§ **WORK ORDER**
Below are the records; restate word for word the lines from the first through the one containing "zou volgens de", and only those.
── GIVEN DATA ──
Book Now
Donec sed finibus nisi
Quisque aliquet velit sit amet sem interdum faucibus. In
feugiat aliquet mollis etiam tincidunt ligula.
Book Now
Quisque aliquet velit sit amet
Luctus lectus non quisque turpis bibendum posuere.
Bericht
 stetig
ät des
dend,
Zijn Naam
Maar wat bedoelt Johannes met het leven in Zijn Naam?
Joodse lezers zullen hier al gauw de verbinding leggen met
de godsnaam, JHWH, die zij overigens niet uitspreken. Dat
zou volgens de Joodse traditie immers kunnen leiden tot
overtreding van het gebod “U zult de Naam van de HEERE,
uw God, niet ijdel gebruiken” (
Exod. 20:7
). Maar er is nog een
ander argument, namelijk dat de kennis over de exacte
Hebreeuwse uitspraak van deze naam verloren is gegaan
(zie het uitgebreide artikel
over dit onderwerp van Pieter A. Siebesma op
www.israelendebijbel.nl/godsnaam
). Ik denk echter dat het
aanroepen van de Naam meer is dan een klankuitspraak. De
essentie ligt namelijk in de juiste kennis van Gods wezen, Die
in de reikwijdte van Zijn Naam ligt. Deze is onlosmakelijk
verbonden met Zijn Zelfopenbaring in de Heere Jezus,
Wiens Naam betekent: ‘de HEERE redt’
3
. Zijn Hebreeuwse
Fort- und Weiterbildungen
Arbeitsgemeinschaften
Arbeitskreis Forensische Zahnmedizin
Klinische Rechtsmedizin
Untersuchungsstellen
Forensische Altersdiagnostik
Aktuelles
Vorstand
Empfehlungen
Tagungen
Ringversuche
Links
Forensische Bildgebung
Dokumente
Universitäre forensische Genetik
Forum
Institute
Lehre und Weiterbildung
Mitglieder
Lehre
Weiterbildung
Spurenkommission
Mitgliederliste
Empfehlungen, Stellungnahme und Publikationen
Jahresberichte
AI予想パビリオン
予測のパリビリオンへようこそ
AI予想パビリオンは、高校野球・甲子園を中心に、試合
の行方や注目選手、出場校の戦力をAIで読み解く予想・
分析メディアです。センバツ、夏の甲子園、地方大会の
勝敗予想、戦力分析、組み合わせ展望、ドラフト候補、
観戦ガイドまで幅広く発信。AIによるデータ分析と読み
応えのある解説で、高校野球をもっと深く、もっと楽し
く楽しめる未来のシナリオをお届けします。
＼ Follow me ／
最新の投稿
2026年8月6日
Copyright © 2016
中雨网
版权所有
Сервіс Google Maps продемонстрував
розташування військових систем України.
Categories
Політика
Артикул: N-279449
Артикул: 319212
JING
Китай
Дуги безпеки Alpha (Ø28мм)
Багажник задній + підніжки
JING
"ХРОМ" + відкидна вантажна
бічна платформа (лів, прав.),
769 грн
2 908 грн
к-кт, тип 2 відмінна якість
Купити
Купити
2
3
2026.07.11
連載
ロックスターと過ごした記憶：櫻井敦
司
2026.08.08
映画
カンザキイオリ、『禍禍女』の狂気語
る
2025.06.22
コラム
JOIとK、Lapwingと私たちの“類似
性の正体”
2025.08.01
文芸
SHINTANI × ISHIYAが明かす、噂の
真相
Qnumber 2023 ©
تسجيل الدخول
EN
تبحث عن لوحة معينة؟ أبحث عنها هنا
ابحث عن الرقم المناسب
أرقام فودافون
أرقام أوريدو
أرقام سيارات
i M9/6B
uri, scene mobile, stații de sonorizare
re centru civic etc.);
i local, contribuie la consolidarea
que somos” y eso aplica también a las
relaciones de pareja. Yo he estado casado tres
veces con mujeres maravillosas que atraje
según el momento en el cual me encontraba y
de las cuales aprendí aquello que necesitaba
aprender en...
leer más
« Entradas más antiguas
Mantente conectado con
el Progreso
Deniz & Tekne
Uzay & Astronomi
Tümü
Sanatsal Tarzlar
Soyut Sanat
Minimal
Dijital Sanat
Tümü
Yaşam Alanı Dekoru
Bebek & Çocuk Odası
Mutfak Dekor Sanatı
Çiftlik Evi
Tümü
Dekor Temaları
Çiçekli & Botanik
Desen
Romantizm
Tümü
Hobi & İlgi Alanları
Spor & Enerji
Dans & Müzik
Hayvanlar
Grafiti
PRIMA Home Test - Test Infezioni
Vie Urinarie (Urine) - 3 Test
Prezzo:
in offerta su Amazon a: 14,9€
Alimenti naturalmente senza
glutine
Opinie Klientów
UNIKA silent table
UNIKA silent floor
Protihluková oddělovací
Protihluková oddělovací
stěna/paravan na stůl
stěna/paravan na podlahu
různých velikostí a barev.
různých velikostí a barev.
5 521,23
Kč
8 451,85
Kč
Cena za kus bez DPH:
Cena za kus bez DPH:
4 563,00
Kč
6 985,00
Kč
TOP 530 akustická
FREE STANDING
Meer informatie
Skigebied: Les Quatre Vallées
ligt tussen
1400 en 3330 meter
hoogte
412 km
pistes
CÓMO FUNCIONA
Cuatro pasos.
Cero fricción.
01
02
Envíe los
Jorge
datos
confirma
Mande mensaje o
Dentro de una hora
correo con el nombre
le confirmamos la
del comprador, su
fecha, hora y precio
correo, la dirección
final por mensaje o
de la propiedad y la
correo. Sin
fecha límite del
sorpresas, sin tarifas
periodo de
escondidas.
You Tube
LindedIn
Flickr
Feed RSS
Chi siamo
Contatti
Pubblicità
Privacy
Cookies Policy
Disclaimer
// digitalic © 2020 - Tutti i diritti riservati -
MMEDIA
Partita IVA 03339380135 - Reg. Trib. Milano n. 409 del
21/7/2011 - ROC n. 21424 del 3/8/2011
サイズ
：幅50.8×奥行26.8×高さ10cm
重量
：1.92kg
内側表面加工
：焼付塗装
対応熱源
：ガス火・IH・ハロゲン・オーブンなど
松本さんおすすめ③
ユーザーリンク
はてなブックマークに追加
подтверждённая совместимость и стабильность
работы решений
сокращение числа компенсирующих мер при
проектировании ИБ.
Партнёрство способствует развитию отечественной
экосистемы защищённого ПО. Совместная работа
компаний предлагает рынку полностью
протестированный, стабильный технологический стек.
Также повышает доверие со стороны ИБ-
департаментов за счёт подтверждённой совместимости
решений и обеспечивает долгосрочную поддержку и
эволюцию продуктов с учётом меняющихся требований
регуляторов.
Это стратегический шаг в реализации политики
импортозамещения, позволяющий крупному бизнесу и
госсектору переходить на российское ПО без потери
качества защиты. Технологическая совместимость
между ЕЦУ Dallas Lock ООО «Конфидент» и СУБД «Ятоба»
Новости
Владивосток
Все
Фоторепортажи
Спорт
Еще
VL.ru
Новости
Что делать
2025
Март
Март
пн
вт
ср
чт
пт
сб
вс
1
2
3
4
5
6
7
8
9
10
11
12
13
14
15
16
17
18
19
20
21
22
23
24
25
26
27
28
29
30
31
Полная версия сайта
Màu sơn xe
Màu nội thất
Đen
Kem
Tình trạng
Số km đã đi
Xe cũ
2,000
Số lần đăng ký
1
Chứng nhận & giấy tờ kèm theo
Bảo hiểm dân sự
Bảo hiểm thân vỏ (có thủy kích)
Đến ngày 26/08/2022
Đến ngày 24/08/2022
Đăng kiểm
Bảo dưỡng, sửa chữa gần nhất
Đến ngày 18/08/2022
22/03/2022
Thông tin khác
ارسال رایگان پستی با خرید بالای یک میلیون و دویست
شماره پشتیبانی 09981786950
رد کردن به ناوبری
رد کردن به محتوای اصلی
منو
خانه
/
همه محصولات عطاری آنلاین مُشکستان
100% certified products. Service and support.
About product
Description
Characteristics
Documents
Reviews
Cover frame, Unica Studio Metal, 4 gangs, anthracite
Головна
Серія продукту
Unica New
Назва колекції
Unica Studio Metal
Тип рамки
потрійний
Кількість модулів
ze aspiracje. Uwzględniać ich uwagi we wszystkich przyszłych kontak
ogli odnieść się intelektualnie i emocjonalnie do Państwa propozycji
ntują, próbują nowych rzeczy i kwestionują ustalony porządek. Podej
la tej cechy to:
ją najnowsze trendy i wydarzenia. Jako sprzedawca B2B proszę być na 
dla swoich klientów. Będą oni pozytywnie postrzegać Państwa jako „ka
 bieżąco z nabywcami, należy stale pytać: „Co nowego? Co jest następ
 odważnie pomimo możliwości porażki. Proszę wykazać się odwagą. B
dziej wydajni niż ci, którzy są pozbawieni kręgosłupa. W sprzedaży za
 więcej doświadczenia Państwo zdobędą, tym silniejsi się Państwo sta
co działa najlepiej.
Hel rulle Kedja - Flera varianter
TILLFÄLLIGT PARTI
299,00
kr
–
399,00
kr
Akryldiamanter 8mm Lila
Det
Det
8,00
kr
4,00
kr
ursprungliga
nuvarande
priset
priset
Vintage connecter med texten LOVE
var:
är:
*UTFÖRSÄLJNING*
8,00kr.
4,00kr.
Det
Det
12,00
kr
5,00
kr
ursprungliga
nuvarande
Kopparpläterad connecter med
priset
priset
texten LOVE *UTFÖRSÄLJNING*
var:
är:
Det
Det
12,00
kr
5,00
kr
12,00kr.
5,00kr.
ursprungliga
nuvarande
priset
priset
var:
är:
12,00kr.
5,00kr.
───
§ **PROBLEM SOLUTION**
Book Now
Donec sed finibus nisi
Quisque aliquet velit sit amet sem interdum faucibus. In
feugiat aliquet mollis etiam tincidunt ligula.
Book Now
Quisque aliquet velit sit amet
Luctus lectus non quisque turpis bibendum posuere.
Bericht
 stetig
ät des
dend,
Zijn Naam
Maar wat bedoelt Johannes met het leven in Zijn Naam?
Joodse lezers zullen hier al gauw de verbinding leggen met
de godsnaam, JHWH, die zij overigens niet uitspreken. Dat
zou volgens de Joodse traditie immers kunnen leiden tot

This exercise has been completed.